As regras estão se movendo
Os formuladores das regras federais americanas passaram anos em emendas miradas exatamente nisso. A proposta de Rule 707 submeteria prova gerada por máquina, oferecida sem perito de apoio, ao mesmo padrão de confiabilidade da prova pericial. Uma proposta de Rule 901(c) trata diretamente das alegações de deepfake, com estrutura de inversão de ônus: quem contesta precisa primeiro produzir evidência suficiente de fabricação; quem oferece precisa então demonstrar a genuinidade. As propostas concluíram a consulta pública no início de 2026; se aprovadas, a vigência mais cedo possível é o fim de 2027. Os estados também se movem — a Louisiana promulgou o primeiro marco para prova gerada por IA em 2025.
Os detalhes vão evoluir. A direção, não: o ônus de demonstrar autenticidade está migrando para quem oferece o conteúdo.
Por que a detecção a posteriori perde
A resposta instintiva — analisar o arquivo, achar o fake — é uma corrida perdida. Ferramentas de detecção perseguem geradores que melhoram todo mês, e um escore de "provavelmente autêntico" é exatamente o tipo de opinião contestável que mantém a disputa viva.
A resposta durável inverte o tempo: em vez de inspecionar o conteúdo depois, atrás de sinais de fabricação, construa a evidência de origem no momento da captura. Um registro feito em ambiente controlado, com contexto documentado, impressões de integridade desde o primeiro segundo, cadeia de custódia encadeada por hash e âncoras temporais independentes dá à objeção "é deepfake" algo concreto contra o que se quebrar: eis de onde veio, quando, e a prova de que não mudou desde então.

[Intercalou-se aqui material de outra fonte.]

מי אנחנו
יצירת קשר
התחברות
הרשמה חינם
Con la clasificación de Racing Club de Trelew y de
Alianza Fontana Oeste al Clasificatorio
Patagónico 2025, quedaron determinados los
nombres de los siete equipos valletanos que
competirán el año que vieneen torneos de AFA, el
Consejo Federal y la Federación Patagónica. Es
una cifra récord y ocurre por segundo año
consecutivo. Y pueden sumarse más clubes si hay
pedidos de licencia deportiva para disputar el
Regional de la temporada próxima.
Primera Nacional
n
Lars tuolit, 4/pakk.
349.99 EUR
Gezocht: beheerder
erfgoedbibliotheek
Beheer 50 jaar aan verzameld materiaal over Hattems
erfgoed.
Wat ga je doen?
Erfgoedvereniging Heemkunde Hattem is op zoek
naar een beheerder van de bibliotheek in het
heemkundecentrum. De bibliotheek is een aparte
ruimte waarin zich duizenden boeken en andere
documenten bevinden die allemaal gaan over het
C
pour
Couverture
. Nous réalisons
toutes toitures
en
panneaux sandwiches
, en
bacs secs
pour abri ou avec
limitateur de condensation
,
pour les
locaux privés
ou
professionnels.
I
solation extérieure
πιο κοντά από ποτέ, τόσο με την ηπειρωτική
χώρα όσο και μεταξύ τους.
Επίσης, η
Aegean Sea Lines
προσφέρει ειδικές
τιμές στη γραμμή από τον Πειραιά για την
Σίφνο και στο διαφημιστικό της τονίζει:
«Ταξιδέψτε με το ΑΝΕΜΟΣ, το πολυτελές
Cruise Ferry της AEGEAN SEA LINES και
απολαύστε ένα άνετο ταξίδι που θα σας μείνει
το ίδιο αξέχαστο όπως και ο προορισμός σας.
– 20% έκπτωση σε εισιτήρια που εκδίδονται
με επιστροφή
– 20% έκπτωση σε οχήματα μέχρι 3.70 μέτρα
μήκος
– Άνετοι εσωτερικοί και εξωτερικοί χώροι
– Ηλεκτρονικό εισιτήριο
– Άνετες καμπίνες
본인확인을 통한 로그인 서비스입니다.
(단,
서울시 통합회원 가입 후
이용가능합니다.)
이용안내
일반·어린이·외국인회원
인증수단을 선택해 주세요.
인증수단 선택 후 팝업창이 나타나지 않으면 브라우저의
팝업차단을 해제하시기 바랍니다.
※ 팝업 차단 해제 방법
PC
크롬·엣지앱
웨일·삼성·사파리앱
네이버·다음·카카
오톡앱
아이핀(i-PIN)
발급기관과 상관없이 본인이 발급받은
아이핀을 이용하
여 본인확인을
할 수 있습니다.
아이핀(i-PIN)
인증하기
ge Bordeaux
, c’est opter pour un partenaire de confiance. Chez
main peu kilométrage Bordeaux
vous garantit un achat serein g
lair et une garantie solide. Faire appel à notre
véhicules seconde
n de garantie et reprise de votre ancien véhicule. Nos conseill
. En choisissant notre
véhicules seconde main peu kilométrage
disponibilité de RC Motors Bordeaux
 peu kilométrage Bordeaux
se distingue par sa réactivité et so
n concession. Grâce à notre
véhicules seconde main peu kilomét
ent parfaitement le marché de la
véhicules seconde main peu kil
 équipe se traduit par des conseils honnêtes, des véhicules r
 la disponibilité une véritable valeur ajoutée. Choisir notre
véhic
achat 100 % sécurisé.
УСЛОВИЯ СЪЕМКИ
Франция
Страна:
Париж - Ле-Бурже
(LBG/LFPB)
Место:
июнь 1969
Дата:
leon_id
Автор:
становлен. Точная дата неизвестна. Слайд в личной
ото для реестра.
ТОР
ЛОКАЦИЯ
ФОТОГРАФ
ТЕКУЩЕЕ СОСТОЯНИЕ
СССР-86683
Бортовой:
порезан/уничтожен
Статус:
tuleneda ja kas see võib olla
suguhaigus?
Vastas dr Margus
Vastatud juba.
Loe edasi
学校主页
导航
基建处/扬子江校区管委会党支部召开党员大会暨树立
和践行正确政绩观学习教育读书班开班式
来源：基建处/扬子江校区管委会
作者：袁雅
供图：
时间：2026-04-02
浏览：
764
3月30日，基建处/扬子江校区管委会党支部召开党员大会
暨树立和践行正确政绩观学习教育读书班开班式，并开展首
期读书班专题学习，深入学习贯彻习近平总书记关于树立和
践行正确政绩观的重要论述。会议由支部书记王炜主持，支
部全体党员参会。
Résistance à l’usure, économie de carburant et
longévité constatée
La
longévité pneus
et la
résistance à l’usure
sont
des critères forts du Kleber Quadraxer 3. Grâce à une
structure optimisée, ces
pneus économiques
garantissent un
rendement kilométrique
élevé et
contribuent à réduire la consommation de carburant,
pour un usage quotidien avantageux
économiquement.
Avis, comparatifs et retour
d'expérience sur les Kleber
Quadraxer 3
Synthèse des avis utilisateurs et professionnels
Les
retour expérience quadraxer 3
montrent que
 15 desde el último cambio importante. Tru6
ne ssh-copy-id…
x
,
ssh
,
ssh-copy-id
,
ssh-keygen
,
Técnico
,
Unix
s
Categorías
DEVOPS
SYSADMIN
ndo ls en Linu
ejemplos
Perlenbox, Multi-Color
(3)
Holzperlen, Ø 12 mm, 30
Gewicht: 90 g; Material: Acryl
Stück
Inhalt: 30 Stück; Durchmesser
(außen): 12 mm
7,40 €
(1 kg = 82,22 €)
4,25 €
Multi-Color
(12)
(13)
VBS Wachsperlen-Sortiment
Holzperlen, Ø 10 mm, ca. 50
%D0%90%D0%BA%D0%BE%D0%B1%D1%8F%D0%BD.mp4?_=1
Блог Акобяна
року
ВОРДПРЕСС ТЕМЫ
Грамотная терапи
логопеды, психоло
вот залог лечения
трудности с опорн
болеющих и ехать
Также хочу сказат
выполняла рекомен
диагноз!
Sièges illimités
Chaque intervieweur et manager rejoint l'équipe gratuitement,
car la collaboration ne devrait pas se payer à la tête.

O limite honesto — e a conclusão prática
Proveniência-na-captura protege o que passa por ela, a partir do momento em que passa. Nenhuma ferramenta consegue certificar retroativamente um arquivo avulso de origem desconhecida — e alegações em contrário merecem desconfiança.
E essa é exatamente a conclusão prática: num mundo em que a autenticidade é contestada por padrão, o movimento barato que funciona é capturar por meio de infraestrutura que documenta a origem por rotina. Quando a contestação vier — e a tendência diz que virá —, a resposta já está no registro, e não montada às pressas depois.